I have a dataset of parking transactions with entry and exit date timestamps and I am interested in finding the occupancy of the parking building for whenever a transaction takes place.
Sample dataset:
# Stack overflow sample
data = {'ENTRY DATE':['10/1/2022 12:00:09 AM',
'10/1/2022 12:01:49 AM',
'10/1/2022 12:02:54 AM',
'10/1/2022 12:12:30 AM',
'10/1/2022 12:15:24 AM'],
'EXIT DATE': ['10/1/2022 12:22:20 AM',
'10/1/2022 12:06:13 AM',
'10/1/2022 12:22:19 AM',
'10/1/2022 12:23:35 AM',
'10/1/2022 12:22:32 AM'],
'TYPE': ['Short term parking',
'Short term parking',
'Short term parking',
'Short term parking',
'Short term parking']
}
# Create dataframe
df = pd.DataFrame(data)
# Change data type
df['ENTRY DATE'] = pd.to_datetime(df['ENTRY DATE'])
df['EXIT DATE'] = pd.to_datetime(df['EXIT DATE'])
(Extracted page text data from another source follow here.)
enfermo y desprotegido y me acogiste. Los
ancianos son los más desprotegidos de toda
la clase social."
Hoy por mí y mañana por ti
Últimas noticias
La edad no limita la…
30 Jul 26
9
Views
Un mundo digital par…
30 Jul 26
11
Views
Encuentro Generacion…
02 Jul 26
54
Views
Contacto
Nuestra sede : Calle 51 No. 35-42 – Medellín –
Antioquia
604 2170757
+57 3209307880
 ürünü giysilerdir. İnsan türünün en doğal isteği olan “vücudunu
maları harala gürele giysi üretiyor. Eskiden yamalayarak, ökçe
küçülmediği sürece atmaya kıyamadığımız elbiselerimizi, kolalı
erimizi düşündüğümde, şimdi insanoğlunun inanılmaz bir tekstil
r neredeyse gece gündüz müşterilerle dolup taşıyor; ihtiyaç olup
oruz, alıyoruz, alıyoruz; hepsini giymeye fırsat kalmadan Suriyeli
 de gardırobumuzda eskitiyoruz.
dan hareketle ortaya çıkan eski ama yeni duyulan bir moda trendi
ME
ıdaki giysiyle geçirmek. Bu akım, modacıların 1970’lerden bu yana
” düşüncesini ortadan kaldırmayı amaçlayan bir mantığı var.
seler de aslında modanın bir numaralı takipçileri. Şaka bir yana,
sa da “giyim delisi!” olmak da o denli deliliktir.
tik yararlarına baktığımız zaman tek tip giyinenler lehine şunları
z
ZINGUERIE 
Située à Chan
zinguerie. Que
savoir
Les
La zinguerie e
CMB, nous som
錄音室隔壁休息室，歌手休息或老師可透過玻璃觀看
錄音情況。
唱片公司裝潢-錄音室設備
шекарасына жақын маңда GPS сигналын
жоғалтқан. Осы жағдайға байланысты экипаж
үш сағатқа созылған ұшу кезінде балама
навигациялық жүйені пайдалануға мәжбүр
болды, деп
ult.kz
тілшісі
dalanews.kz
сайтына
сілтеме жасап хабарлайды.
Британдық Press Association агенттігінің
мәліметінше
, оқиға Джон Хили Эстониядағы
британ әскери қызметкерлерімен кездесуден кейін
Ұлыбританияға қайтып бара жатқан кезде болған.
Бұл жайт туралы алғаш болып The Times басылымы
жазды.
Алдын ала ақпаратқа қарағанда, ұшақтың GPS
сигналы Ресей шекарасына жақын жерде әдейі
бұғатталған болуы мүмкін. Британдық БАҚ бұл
My current solution is creating the following query but it is extremely slow for a dataset with hundreds of thousands of rows:
def get_occ(df):
count_list = []
for exit_date in df['EXIT DATE']:
# Perform Query, append count to list
count = df.query("@exit_date > `ENTRY DATE` & @exit_date <= `EXIT DATE`" )['TYPE'].count()
count_list.append(count)
# Add counts to df
df['OCCUPANCY'] = count_list
A sampled desired output:
ENTRY DATE EXIT DATE TYPE OCCUPANCY
0 2022-10-01 00:00:09 2022-10-01 00:22:20 Short term parking 3
1 2022-10-01 00:01:49 2022-10-01 00:06:13 Short term parking 3
2 2022-10-01 00:02:54 2022-10-01 00:22:19 Short term parking 4
3 2022-10-01 00:12:30 2022-10-01 00:23:35 Short term parking 1
4 2022-10-01 00:15:24 2022-10-01 00:22:32 Short term parking 2
Any suggestions or alternatives for how I can retrieve the result I am looking for?